Quick Links

Re: tds_fdw : Severe performance degradation from postgresql 10.23 to 16.4

From:	Achilleas Mantzios <a(dot)mantzios(at)cloud(dot)gatewaynet(dot)com>
To:	Tomas Vondra <tomas(at)vondra(dot)me>, pgsql-performance(at)lists(dot)postgresql(dot)org, "P(dot)Groidis" <itdev(at)gatewaynet(dot)com>
Subject:	Re: tds_fdw : Severe performance degradation from postgresql 10.23 to 16.4
Date:	2024-11-12 18:24:09
Message-ID:	50da382b-1d47-4332-9279-8af0996f8088@cloud.gatewaynet.com
Views:	Raw Message \| Whole Thread \| Download mbox \| Resend email
Thread:
Lists:	pgsql-performance

Στις 12/11/24 15:17, ο/η Tomas Vondra έγραψε:
> On 11/12/24 11:37, Achilleas Mantzios - cloud wrote:
>> ...
>>
>> We run perf on both systems for 90 seconds to make sure that it included
>> at least two runs of the slow system, and we attach both outputs. We run
>> perf as :
>>
>> sudo perf record -g -p <PID> -- sleep 90
>>
>> it strikes me that we dont find similarities between the two, but we are
>> new to perf.
>>
> Not sure, but it seems the slow profile has a lot of writes. Not sure
> why. Do both instances have the same work_mem value / available memory,
> storatge?
In fact the plain vanilla installation, with all the defaults, runs this
fast, please read further.
>
> Maybe EXPLAIN VERBOSE would show if the remote query is the same ...
>
> Maybe try setting log_temp_files=0 before running the query. Writing the
> foreign scan result set into a temp file could be happening on one of
> the machines only.

No temp files, the remote query shown by EXPLAIN (... VERBOSE) and ms
sql it self is :

Remote query: SELECT NULL FROM [db_ro_non_delosnav].[ACDOC]

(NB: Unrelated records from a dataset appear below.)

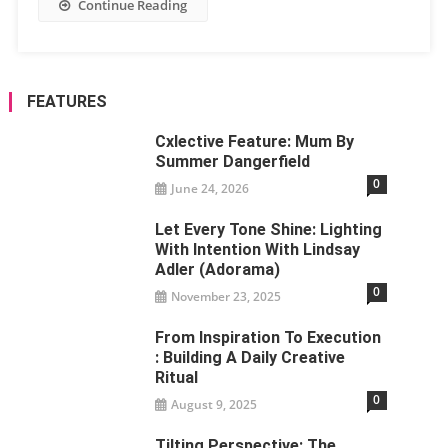
Continue Reading
FEATURES
Cxlective Feature: Mum By
Summer Dangerfield
0
June 24, 2026
Let Every Tone Shine: Lighting
With Intention With Lindsay
Adler (Adorama)
0
November 23, 2025
From Inspiration To Execution
: Building A Daily Creative
Ritual
0
August 9, 2025
Tilting Perspective: The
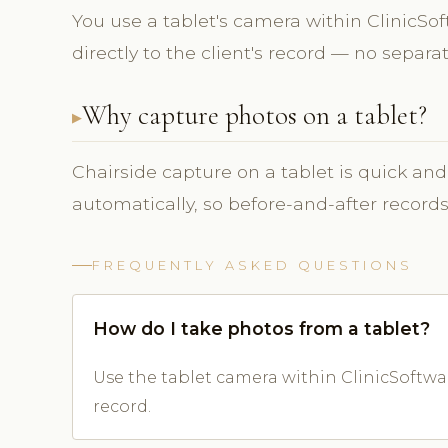
You use a tablet's camera within ClinicS
directly to the client's record — no separ
Why capture photos on a tablet?
Chairside capture on a tablet is quick and
automatically, so before-and-after record
FREQUENTLY ASKED QUESTIONS
How do I take photos from a tablet?
Use the tablet camera within ClinicSoftwar
record.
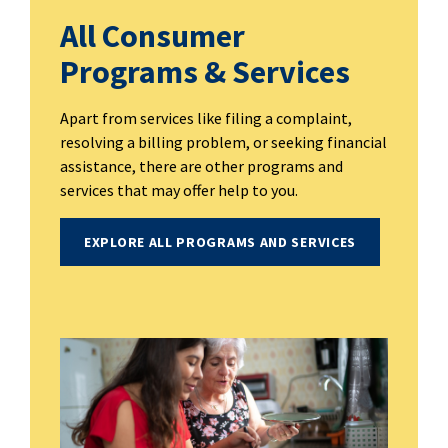
All Consumer
Programs & Services
Apart from services like filing a complaint,
resolving a billing problem, or seeking financial
assistance, there are other programs and
services that may offer help to you.
EXPLORE ALL PROGRAMS AND SERVICES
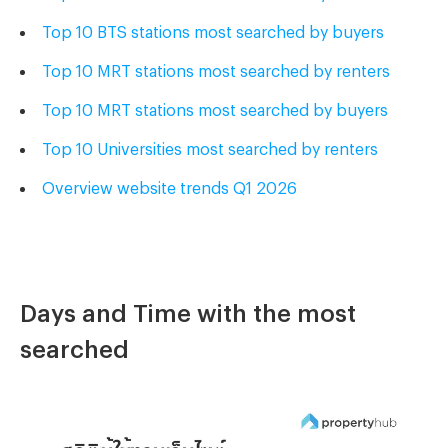
Top 10 BTS stations
most searched
by buyers
Top 10 MRT stations
most searched
by renters
Top 10 MRT stations
most searched
by buyers
Top 10 Universities
most searched
by renters
Overview website trends Q1 2026
Days and Time with the most
searched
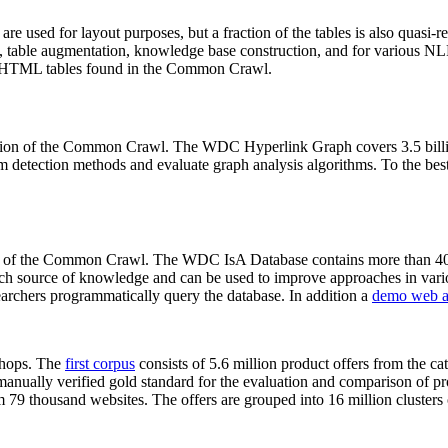
 are used for layout purposes, but a fraction of the tables is also quasi-r
arch, table augmentation, knowledge base construction, and for various 
lion HTML tables found in the Common Crawl.
sion of the Common Crawl. The WDC Hyperlink Graph covers 3.5 billi
 detection methods and evaluate graph analysis algorithms. To the best 
on of the Common Crawl. The WDC IsA Database contains more than 40
 rich source of knowledge and can be used to improve approaches in vari
archers programmatically query the database. In addition a
demo web a
-shops. The
first corpus
consists of 5.6 million product offers from the 
anually verified gold standard for the evaluation and comparison of p
 79 thousand websites. The offers are grouped into 16 million clusters o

Aggregate (cost=168359742.33..168359742.34 rows=1 width=8) (actual
time=15100.248..15100.250 rows=1 loops=1)
  Output: count(*)
  -> Foreign Scan on mssql_bdynacom."ACDOC"
(cost=200.00..168355533.86 rows=1683386 width=100) (actual
time=3.783..14967.029 rows=1683386 loops=1)
        Output: "ID", "DOC_TYPE", "PARAST", "TRNS_DATE", "VIA_MNG",
"VIA_MNG_ID", "FL_UPD", "NOTES", "REM_DATE", "REM_CLS", "OPN_CLS",
"ACSITE_ID", "USERS_ID", "LAST_UPD_DA
TE", "LAST_UPD_USERS_ID", "OTH_TYPE", "OTH_TYPE_DESC", "OTH_APPL",
"FL_PRN", "CREATE_DATE", "LOG_NOTE", "PER_ID", "ACDEPT_ID", "FL_DLT",
"CMP_ID", "INTPER_ID", "FL_INT_TRNCL
S", "FL_ACTV", "OLD_ACDEPT_ID", "OLD_USERS_ID", "OLD_TRNS_DATE",
"OLD_FL_UPD_DATE", "FL_FNLZ", "ERROR_NOTES", "FL_ATTCH", "OPDOC_ID",
"FL_ONHOLD", "ONHOLD_NOTES", "FL_RVS",
"RVS_DOC_ID", "FL_REV", "REV_NO", "REV_DOC_ID", "REV_NOTES", "REV_DATE",
"REV_USER_ID", "FL_PROT", "INTGR_DOC_ID", "INTGR_DOC_TP", "P_DOC_ID",
"FL_OPN", "FL_MDL", "USERUPDAC
C_ID", "DATE_UPDACC", "USERIN_ID", "USERUPD_ID", "DATE_IN", "DATE_UPD",
"DOC_SUBTYPE", "DOC_REF", "FRTRN_TYPE", "FL_ACC", "ATCH_DIR",
"ATCH_REM", "KEYID", "OTH_APPL1", "RGST
R_ID", "ACDOC_LIST_NO", "EXEC_DATE", "EXEC_USER_ID", "EXEC_NOTES",
"CNL_EXEC_DATE", "CNL_EXEC_USER_ID", "FL_EXEC", "CNL_EXEC_NOTES",
"LOG_NOTE1", "USERREUPDACC_ID", "DATE_RE
UPDACC", "P_ACDOC_ID", "FL_AUTHORITY_APRV", "FL_APPROVE_TYPE",
"FL_NOTINCLUDE_INAUTH", "FL_NO_OTHERCURRENCY", "FL_WFSTATUS", "FL_APRV",
"USRACTV_LOG_ID", "USERIN_DNAME", "US
ERUPD_DNAME", "UROLEIN_ID", "UROLEIN_NAME", "UDEPTIN_ID",
"UDEPTIN_NAME", "FL_LOAD_5805", "UROLEUPD_ID", "UROLEUPD_NAME",
"CNTRY_ID", fl_togetback, "FULLPATH", "FL_UPD_OLD",
"FL_REOINTG", "FL_OINTGR_RESEND"
        Remote query: SELECT NULL FROM [db_ro_non_delosnav].[ACDOC]
Query Identifier: 6812542821581303630
Planning Time: 14029.724 ms
JIT:
  Functions: 2
  Options: Inlining true, Optimization true, Expressions true,
Deforming true
  Timing: Generation 0.168 ms, Inlining 2.087 ms, Optimization 3.301
ms, Emission 3.564 ms, Total 9.121 ms
Execution Time: 15102.803 ms
(12 rows)

I gather this is how it computes the plan.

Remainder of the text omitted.